Lokrur: Introduction

Denise Vast, Ann Sheffield, and Lyonel Perabo, October 2023

Rímur poetry is an Icelandic narrative verse form that was very popular from the 14th to the 19th centuries. There are about a thousand of these poems surviving (Colwill 2022). They are conventionally divided into medieval and modern rímur, with the division either at 1550 CE, to coincide with the Reformation, or at 1600, mainly based on phonology (Hughes 1980). After the Reformation, the church attempted to discourage their enjoyment and replace them with religious poetry. Happily, these attempts were entirely unsuccessful. (Hughes 2005)

The poems were enjoyed by all levels of society. Whether their performance context included singing or dancing has been the subject of debate (Colwill 2022), but they are best known as a popular entertainment recited on farms, alongside sagas and folktales, during the evening work period or kvöldvaka. In rural areas, this continued into the 20th century (Ólason 1915), when it was eventually displaced by radio.

Rímur were usually based on an existing story, most often a saga of some kind. Sometimes the saga has subsequently been lost, with the rímur being the only remaining record, while at other times sagas were written (or reconstituted) from rímur. Mythological material is also occasionally used: for instance, Þrymlur, one of the oldest extant rímur cycles (Colwill 2022), tells the story of Þórr losing his hammer, as found in the eddic poem Þrymskviða. Lokrur is also considered early (pre-1500), as is Skíða ríma, an original comedy which appears to have been written as a deliberate attempt to get as many deities and famous legendary characters as possible together into one gigantic bar fight. A sample verse from Skíða ríma reads:

Ubbi then fell out through the door
with eighteen hundred wounds;
he didn’t lose his life before
his lungs fell out through his groin.

 

About Lokrur

Lokrur is preserved in a vellum manuscript from the 16th century, AM 604g 4to, which contains four other rímur in addition to Lokrur: Þrændlur (“On Þrændr”), Rímur af Sörla sterka (“Rímur of Sörli the Strong”), Þrymlur (“On Þrymr”), and Völsungsrímur (“Rímur about Völsungr the Unborn”). The book containing the manuscript was sent to Árni Magnússon in 1707 by the alþing and is known as Staðarhólsbók, having originally come from Pétur Bjarnason at Staðarhóll.

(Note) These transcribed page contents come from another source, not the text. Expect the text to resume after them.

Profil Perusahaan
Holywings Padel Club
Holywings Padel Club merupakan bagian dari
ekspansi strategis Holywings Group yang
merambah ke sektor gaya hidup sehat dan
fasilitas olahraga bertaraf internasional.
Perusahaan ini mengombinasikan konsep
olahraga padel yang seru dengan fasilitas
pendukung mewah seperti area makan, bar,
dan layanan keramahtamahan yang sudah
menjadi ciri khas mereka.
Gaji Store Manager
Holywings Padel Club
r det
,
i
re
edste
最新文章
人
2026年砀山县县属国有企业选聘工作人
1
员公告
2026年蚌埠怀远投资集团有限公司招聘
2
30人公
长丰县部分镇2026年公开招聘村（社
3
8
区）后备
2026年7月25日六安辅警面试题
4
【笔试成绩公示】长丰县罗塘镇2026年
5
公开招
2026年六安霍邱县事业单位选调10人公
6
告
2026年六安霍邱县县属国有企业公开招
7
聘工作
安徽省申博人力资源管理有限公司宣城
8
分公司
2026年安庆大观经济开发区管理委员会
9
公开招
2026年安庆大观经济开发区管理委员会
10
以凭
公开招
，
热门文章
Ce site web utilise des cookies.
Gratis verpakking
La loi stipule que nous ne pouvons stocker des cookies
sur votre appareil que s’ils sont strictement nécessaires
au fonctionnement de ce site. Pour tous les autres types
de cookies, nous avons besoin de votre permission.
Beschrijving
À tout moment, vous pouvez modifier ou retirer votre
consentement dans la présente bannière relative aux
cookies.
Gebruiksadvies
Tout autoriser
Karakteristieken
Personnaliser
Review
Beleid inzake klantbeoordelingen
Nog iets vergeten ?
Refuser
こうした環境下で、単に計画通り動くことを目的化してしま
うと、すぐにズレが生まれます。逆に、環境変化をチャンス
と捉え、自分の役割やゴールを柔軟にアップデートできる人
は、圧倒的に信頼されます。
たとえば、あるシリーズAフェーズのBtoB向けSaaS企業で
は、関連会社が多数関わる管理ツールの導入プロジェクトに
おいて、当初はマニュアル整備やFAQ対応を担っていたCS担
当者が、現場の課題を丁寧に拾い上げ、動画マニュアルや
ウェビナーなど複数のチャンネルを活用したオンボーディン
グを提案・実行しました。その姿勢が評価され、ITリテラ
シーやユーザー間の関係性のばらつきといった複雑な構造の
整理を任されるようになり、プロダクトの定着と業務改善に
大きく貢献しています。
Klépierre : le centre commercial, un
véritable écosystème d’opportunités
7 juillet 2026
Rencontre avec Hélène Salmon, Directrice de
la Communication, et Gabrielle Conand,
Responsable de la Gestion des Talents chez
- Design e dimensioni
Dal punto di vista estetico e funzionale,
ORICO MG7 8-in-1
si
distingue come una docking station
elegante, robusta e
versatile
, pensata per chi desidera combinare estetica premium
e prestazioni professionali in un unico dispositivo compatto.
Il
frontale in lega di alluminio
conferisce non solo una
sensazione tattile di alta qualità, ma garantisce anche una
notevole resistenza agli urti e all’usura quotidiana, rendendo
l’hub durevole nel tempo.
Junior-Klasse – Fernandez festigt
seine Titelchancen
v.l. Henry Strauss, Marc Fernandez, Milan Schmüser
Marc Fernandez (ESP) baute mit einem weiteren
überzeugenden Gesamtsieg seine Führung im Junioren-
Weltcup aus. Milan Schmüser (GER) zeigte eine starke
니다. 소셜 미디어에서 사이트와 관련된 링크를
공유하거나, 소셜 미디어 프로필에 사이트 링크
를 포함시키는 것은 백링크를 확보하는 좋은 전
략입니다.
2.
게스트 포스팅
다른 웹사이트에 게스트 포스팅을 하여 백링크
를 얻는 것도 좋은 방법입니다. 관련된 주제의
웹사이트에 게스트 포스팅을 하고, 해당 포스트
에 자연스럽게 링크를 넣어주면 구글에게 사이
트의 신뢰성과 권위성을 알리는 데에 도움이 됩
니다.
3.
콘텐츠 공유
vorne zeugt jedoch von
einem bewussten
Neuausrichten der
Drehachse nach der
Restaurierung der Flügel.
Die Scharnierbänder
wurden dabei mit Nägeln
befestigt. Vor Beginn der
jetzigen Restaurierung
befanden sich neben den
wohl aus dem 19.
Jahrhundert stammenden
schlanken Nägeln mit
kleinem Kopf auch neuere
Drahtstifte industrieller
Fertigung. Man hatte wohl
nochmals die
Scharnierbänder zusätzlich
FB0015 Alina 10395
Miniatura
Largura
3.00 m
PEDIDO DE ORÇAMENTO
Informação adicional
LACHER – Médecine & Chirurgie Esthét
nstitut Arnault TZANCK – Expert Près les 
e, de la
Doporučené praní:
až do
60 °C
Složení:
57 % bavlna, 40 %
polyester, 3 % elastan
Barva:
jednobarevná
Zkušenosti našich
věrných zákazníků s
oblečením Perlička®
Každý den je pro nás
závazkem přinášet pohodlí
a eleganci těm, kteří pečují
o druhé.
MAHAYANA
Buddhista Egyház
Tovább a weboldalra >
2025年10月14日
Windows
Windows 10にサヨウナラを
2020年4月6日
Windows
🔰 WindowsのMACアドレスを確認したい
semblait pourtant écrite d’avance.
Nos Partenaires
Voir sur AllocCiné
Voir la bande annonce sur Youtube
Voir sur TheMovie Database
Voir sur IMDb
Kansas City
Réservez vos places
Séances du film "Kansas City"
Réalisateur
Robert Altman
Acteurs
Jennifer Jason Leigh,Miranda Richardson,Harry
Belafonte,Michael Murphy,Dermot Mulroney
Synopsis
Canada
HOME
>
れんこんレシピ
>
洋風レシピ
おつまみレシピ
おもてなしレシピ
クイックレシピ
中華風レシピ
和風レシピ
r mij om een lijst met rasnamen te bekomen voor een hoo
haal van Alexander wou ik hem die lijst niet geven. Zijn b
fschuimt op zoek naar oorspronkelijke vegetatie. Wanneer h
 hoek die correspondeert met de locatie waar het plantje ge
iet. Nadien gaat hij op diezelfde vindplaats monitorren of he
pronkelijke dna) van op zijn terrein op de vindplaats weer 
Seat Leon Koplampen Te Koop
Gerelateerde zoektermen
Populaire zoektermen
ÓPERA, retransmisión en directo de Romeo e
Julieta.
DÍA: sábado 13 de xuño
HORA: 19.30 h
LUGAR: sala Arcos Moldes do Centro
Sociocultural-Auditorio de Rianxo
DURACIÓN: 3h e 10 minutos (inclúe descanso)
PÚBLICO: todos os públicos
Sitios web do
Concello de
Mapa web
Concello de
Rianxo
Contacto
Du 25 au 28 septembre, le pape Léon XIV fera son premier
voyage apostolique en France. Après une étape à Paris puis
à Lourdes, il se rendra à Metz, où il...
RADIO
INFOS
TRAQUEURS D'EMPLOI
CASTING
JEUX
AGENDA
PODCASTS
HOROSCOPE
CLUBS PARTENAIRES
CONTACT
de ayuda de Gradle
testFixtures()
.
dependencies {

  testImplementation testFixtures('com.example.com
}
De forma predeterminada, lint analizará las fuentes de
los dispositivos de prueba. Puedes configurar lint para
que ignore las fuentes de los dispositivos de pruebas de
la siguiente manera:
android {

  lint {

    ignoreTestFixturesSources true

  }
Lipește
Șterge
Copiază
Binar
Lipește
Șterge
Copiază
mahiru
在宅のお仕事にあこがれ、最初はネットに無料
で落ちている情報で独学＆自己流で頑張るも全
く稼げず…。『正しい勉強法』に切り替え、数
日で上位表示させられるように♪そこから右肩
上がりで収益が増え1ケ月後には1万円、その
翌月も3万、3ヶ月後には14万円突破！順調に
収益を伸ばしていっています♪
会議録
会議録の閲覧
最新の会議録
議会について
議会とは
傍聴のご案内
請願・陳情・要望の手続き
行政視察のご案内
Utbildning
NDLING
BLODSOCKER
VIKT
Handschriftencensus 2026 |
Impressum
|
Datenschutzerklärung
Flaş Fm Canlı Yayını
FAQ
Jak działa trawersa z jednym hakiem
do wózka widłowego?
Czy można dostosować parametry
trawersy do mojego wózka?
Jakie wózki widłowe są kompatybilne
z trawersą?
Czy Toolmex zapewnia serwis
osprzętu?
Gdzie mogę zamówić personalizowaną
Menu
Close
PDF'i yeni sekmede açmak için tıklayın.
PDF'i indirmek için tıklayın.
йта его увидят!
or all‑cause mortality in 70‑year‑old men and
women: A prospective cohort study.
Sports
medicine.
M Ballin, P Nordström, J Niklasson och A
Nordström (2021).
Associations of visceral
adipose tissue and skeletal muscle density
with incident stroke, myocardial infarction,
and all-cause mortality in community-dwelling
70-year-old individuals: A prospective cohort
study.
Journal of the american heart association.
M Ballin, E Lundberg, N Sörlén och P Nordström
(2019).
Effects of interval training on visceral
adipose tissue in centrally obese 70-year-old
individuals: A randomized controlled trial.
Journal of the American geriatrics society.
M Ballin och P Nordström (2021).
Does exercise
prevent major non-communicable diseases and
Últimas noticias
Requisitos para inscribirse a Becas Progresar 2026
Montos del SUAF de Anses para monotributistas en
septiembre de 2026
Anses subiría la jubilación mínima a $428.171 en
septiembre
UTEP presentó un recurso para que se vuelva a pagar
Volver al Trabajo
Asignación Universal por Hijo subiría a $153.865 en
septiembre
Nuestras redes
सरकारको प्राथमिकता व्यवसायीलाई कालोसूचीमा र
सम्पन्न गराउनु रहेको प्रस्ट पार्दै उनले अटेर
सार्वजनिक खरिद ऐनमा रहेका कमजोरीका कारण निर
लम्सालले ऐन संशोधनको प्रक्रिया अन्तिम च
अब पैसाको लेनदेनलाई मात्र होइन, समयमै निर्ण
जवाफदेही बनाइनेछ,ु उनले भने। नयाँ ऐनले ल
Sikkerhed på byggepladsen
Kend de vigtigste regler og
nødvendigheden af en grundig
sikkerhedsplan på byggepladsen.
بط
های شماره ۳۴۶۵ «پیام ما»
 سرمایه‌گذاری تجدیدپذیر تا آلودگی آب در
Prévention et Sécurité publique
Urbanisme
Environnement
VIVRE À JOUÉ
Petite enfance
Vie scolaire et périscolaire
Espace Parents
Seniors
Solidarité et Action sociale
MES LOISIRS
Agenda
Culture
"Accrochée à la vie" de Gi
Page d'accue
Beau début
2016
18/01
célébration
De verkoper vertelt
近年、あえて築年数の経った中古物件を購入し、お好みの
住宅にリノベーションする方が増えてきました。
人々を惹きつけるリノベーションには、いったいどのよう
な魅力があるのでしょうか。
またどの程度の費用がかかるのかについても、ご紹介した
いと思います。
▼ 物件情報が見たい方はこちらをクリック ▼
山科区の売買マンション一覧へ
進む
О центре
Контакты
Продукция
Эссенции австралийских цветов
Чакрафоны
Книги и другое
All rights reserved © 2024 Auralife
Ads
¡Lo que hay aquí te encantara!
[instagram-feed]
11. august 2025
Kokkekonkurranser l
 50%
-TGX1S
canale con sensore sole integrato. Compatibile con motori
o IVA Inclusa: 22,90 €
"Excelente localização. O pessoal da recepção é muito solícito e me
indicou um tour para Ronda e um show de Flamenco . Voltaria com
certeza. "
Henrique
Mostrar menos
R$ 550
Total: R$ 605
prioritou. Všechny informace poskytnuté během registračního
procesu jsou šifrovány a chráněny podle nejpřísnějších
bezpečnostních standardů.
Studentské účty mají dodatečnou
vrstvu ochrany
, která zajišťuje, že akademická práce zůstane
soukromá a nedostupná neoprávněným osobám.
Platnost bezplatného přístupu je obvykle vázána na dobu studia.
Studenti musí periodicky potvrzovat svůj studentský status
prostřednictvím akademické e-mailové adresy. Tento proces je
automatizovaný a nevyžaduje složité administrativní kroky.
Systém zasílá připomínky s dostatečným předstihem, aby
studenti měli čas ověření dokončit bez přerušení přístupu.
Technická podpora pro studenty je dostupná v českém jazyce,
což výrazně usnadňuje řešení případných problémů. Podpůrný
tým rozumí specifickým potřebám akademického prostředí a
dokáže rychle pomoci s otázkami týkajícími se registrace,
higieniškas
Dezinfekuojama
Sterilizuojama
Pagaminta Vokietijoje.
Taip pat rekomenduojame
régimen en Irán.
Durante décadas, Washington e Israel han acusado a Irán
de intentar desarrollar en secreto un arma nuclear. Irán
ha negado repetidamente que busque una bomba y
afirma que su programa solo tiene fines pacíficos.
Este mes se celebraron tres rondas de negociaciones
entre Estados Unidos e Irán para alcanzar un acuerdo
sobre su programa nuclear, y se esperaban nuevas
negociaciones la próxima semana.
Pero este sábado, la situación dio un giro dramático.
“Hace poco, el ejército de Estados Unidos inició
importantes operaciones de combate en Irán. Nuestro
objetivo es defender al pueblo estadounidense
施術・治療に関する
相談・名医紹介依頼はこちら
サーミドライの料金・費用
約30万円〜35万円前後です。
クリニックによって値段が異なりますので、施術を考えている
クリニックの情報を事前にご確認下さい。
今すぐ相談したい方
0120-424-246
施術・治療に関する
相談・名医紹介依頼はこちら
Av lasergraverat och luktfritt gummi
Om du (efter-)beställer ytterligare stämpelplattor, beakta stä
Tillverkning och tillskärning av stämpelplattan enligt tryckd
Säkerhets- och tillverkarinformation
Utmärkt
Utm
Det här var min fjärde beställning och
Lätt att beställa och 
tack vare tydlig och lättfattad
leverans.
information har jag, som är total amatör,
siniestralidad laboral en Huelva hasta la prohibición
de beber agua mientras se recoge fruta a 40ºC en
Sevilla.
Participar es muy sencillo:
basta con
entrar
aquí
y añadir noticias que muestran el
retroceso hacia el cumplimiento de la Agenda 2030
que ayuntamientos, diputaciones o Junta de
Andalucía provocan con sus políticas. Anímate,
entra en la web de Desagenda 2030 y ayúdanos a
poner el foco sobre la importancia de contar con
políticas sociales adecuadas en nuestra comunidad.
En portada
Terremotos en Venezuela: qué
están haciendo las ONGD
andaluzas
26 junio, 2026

It has since been split up into eight separate books, all eight of which contain rímur, with the present binding dating from 1977 (Handrit.is).

Opening stanzas of Lokrur in AM 604g 4to (source: Handrit.is)

Lokrur draws its content from the story of Þórr‘s visit to Útgarða-Loki in Gylfaginning in the the Prose Edda by Snorri Sturluson, but the poet has made significant changes to the framework of the story. Haukur Þorgeirsson points out that the gods are set up for a far more devastating and spectacular fall by the way they are introduced in the poem, which begins by talking about how the Æsir are victorious, Þórr always causes jötnar to silently flee, and Loki has tricks for every occasion, none of which in any way eventuates as the poem progresses. In contrast to the version in Gylfaginning, where no reason is given for the journey, Lokrur gives the story a more intelligible motivation by having Þórr decide to make the trip himself while Loki attempts to talk him out of it. This also cleverly inverts Loki’s incitement of Þórr to make the trip to Geirröðargarður, known to us from both Skáldskaparmál in the Prose Edda, and Þórsdrápa in the Poetic Edda, both of which Lokrur’s audience would very likely have been familiar with (Þorgeirsson 2018).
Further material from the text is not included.